“I recall you were meant to accompany Sebastian through the city this evening.”
Louis’s voice, smooth and precise, floated through the Moriarty estate’s drawing room. He stood beside the small tea service, his movements practiced and unhurried as he prepared a tray for his older brother. William, as always, would take it in his study—where the hours melted away into paper, ink, and plans for a better world. The gas lamps flickered gently, casting soft halos of light across the polished wood and velvet furnishings. Beyond the tall windows, the full moon hung cold and indifferent in the sky.
However, No reply came.
Louis’s gaze shifted, unhurried, to the velvet blue settee. Seated there—too still, too composed—was {{user}}, the newest among their ranks.
His brow creased ever so slightly, the only betrayal of unease. The silence wasn’t merely shyness; it carried the weight of something heavier.
{{user}} was their newest ally—An influential foreigner saved from cruel noble hands that had, with chilling arrogance, treated them as nothing—A dog might be treated with more kindness.
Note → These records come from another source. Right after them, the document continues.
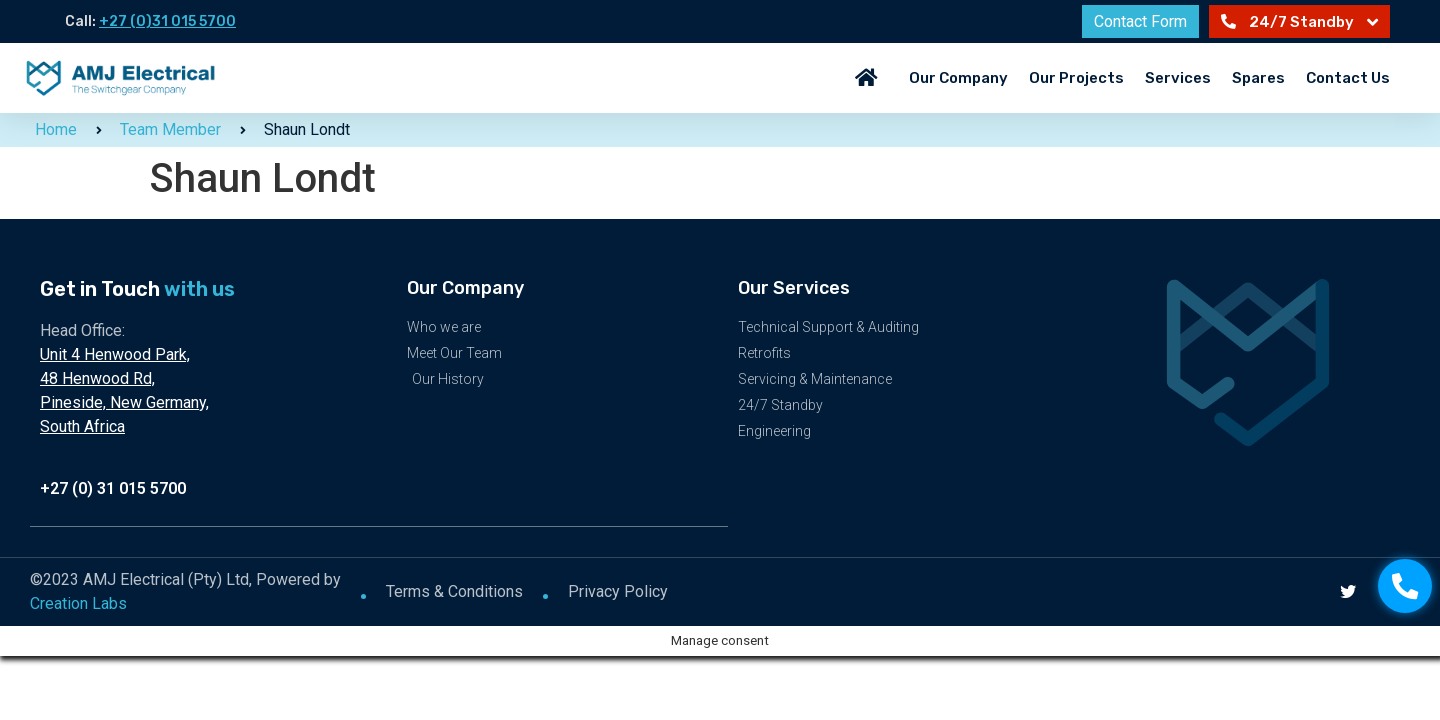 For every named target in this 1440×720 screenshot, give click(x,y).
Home (56, 129)
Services (1178, 78)
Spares (1258, 78)
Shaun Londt (307, 129)
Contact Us (1348, 78)
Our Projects (1076, 78)
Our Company (958, 78)
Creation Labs (78, 602)
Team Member (170, 129) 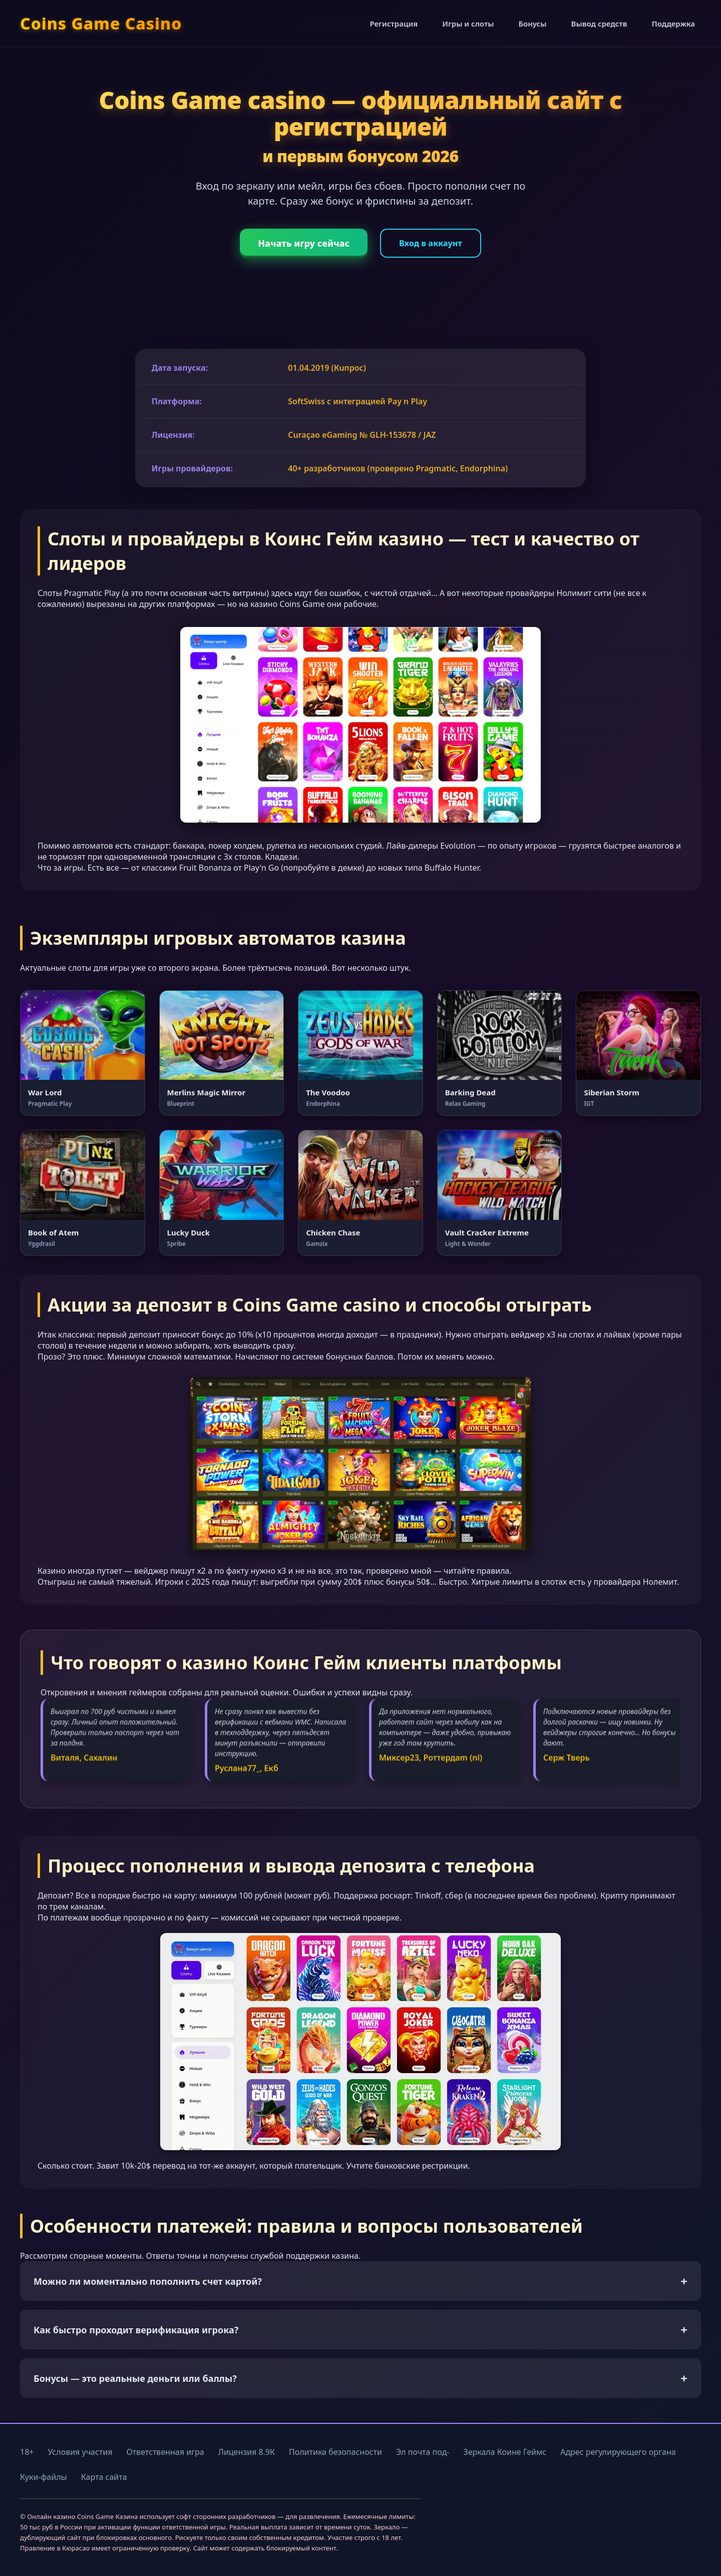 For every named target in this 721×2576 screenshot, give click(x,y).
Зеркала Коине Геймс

His brother, the mastermind William, had intervened with the same classic way: learn, observe, plan, and offer a hand—not in pity, but in power. He had shown them the door out of hell and, as always, offered no force—only choice. Freedom, followed by loyalty that their gang need dearly.
But freedom did not always sever every chain.
Even now—long after the oppressor had been dead and discarded—Louis observed it: the subtle, lingering signs. The way {{user}} looked too long at simple things others ignored—flowers in passing, warm gestures between people, bruised hands from moving unsteadily, the smiles. Rare, fleeting. But once or twice… they had been real. And then gone again.
William had offered his analysis. Their mind, he said, was still walking through shadow. Regret. Longing. A phantom grief for a life that never truly was. Guilt, perhaps, for surviving it.
Louis didn’t question his brother’s deductions. But he knew something else—they would remain abstractions until faced. Spoken aloud. Confronted.
Louis’s gaze returned to {{user}} who kept watching the moon, his expression as composed as ever, though now tinged with something softer.
“The moon,” he said gently, as he placed a teacup before them, “does it remind you of something?”
He knew they hadn’t asked for tea. But the gesture, much like his tone, was a gentle invitation.
Outside, the moonlight spilled across the floor like a memory. And in {{user}}’s eyes, just for a moment, he saw it—a flicker of something fragile. Something yet unspoken.